Doubt over US interest rate rise this year despite comments by Federal Reserve boss Yellen

US Federal Reserve Chair Janet Yellen speaks at a press conference in Washington, DC, on Sept 21, 2016. PHOTO: EPA

NEW YORK (Bloomberg) - Traders see barely more than coin-flip odds that the Federal Reserve will raise interest rates by December, even as chair Janet Yellen reiterated on Wednesday (Sept 28) that most members of its policy-setting committee expect a hike this year.

Treasury yields have fallen across maturities since the central bank left rates unchanged at its Sept 21 meeting, while signalling that the case to hike had strengthened on brightening US economic data. The bullish comments paired with no policy action left bond traders wondering how good conditions need to be for the Fed to move, particularly as officials pared projections for the future path of tightening.

"They say they're data-dependent but in September they couldn't even point to any data that suggest they should stand pat," Mr Charles Plosser, former president of the Philadelphia Fed, said in an interview on Bloomberg Television on Wednesday.

"That does damage, I think, to their credibility about them being data-dependent."

Mr Plosser's comments come as a slate of current Fed officials spoke at separate events on Wednesday. During a congressional hearing on regulation, Ms Yellen reiterated that the bank would raise rates gradually while providing no fixed timetable.

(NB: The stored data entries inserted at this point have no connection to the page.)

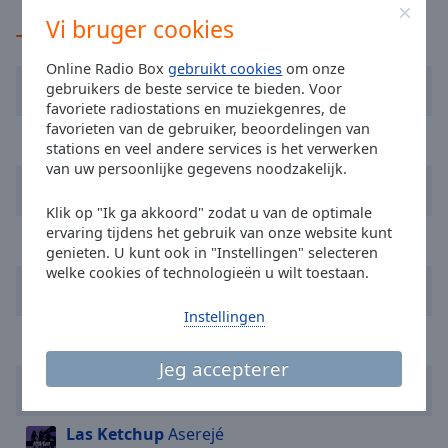
Done
Vi bruger cookies
Close
TOP op de radio
Modal
Dialog
Online Radio Box
gebruikt cookies
om onze
End
Lipps, Inc.
Funky Town
gebruikers de beste service te bieden. Voor
of
favoriete radiostations en muziekgenres, de
dialog
favorieten van de gebruiker, beoordelingen van
Kaoma
Lambada
window.
stations en veel andere services is het verwerken
van uw persoonlijke gegevens noodzakelijk.
Jon Secada
Just Another Day
Klik op "Ik ga akkoord" zodat u van de optimale
ervaring tijdens het gebruik van onze website kunt
KAROL G
Si Antes Te Hubiera Conocido
genieten. U kunt ook in "Instellingen" selecteren
welke cookies of technologieën u wilt toestaan.
ROSÉ
APT.
Instellingen
Ricky Martin
Maria
Jeg accepterer
Bad Bunny
DtMF
Las Ketchup
Aserejé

Fed Speakers Treasuries fell on Wednesday afternoon, erasing earlier gains, on reports that Opec had agreed to cut oil production for the first time in eight years. Benchmark 10-year yields rose two basis points, or 0.02 percentage point, to 1.57 per cent as of 5 pm in New York. The price of the 1.5 percent security due in August 2026 was 99 11/32. US two-year yields rose one basis point to 0.76 per cent.

St Louis Fed president James Bullard, Chicago Fed president Charles Evans, Cleveland Fed president Loretta Mester and Kansas City Fed president Esther George were among Wednesday's scheduled speakers.

Ms Mester, who provided one of three dissenting votes at the Sept 21 meeting, cited labour-market gains and receding global risks as factors that prompted her to favour a hike.

"If we continue to delay even as we make further progress on our inflation goal and labor markets continue to tighten, we risk having to undertake a considerably steeper policy path later on," she said in the text of a speech scheduled to be delivered on Wednesday.

Futures traders assign about a 54 per cent chance to a rate hike by year-end, according to data compiled by Bloomberg. The calculation is based on the assumption the Fed's target trades at the middle of the new band after the central bank's next boost.

The Treasury sold US$28 billion (S$38 billion) of seven-year securities on Wednesday, the last of three fixed-rate note auctions this week totalling US$88 billion.

Merrill Lynch's Option Volatility Estimate Index, a measure of expected price swings in Treasuries known by the acronym Move, fell to 57.62 on Wednesday, the lowest closing level since December 2014.

On Monday, Republican presidential nominee Donald Trump said that the Fed is keeping rates low to make President Barack Obama look good during the first of three debates with Democratic nominee Hillary Clinton.